* _Task requirements_
Search the records below for the word "schoppen" and show every line where it occurs.

* _Data extract_

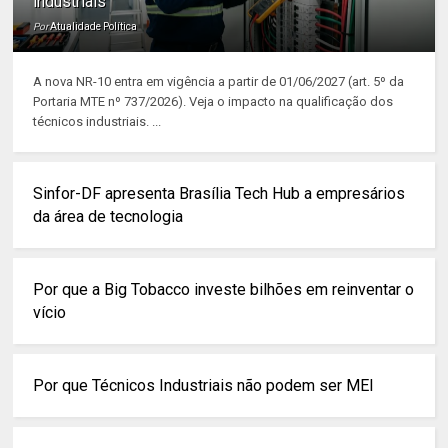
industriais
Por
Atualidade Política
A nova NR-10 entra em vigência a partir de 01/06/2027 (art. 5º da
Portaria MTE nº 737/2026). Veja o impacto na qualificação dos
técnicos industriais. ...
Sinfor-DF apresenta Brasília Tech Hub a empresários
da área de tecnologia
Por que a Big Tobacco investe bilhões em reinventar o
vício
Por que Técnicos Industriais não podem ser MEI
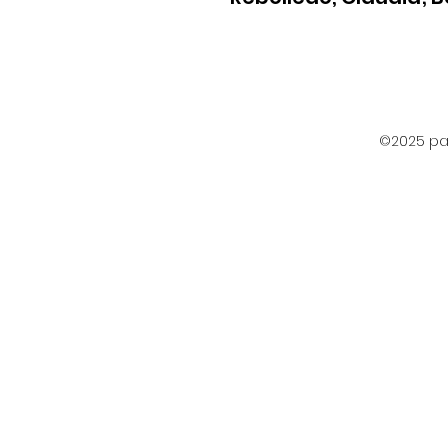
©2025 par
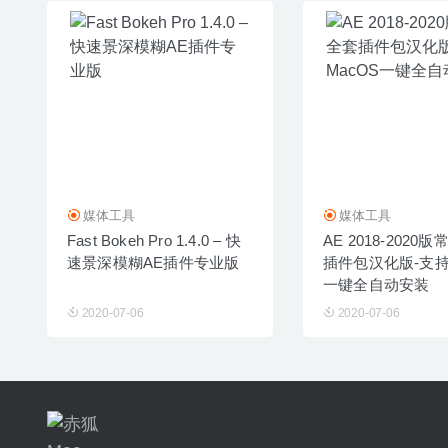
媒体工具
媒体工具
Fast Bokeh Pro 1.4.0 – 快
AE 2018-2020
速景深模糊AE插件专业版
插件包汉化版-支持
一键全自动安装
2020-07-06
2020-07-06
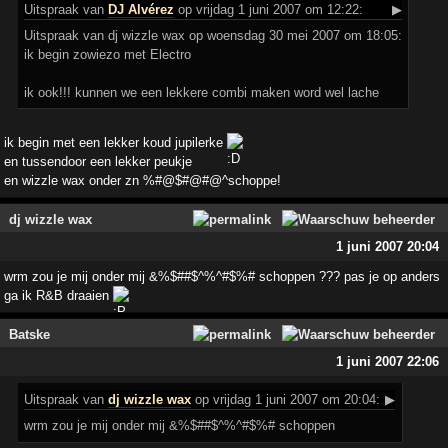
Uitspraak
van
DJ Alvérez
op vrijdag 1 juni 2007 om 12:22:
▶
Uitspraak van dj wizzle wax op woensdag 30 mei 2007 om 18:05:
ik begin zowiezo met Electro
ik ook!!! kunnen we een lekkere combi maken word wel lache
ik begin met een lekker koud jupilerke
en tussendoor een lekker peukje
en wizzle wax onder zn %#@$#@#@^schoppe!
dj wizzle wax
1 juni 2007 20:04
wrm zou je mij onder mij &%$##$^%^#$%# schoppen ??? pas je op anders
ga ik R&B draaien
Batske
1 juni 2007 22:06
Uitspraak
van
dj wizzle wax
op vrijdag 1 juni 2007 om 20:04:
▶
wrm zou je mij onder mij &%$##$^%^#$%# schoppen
...
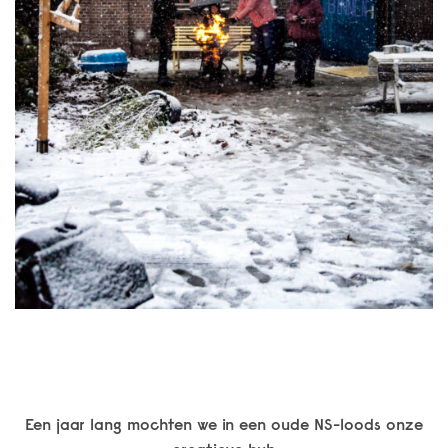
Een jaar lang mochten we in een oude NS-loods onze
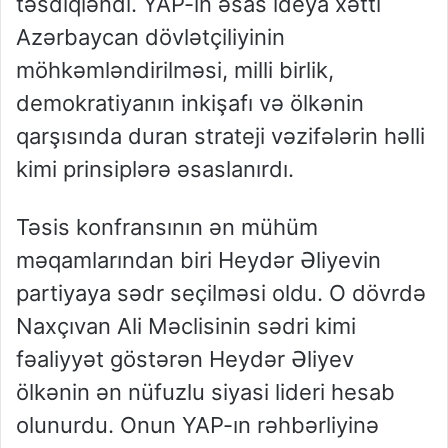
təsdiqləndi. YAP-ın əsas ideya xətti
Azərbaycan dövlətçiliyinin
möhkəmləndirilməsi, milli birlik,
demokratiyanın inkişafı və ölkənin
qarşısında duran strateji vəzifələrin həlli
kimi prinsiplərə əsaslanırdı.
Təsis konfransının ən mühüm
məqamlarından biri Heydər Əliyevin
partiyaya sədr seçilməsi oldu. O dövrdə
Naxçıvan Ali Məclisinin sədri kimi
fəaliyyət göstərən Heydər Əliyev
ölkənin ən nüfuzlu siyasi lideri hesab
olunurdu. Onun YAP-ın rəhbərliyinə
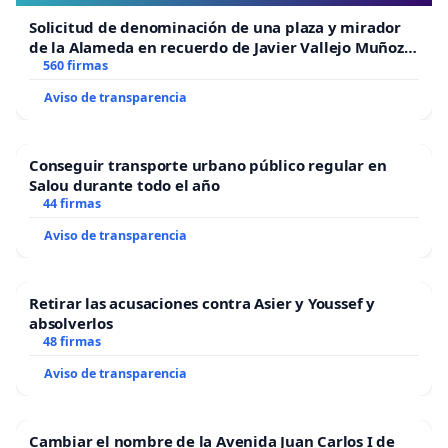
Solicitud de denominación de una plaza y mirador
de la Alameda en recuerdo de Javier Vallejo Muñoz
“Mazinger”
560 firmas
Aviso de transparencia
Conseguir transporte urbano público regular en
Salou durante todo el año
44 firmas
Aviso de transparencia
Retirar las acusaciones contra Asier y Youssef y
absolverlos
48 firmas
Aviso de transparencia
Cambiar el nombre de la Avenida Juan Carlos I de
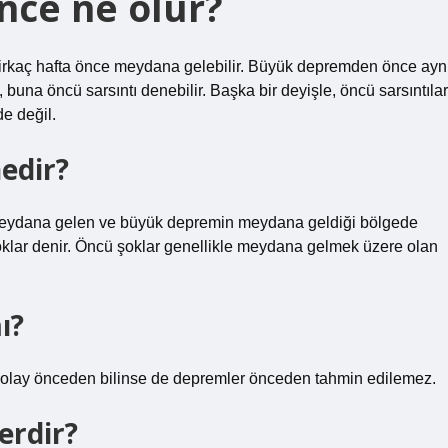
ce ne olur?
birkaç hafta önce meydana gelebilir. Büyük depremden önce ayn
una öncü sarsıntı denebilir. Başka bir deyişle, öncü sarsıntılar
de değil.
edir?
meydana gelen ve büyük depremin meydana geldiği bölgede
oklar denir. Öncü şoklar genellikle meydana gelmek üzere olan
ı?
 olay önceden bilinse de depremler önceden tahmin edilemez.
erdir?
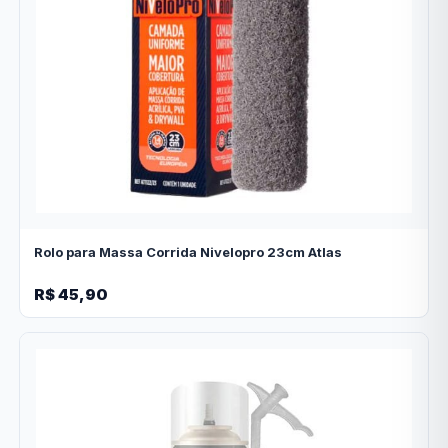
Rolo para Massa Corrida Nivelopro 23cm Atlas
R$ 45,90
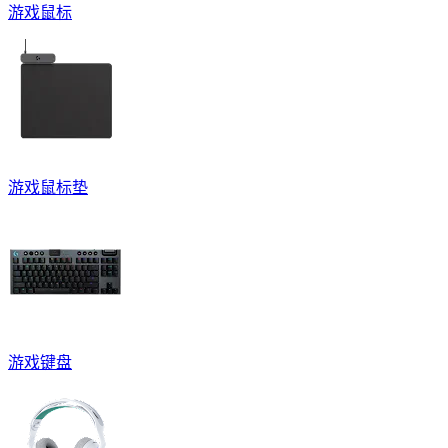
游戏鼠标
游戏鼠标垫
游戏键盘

* _Your solution_
wrm zou je mij onder mij &%$##$^%^#$%# schoppen ??? pas je op anders
wrm zou je mij onder mij &%$##$^%^#$%# schoppen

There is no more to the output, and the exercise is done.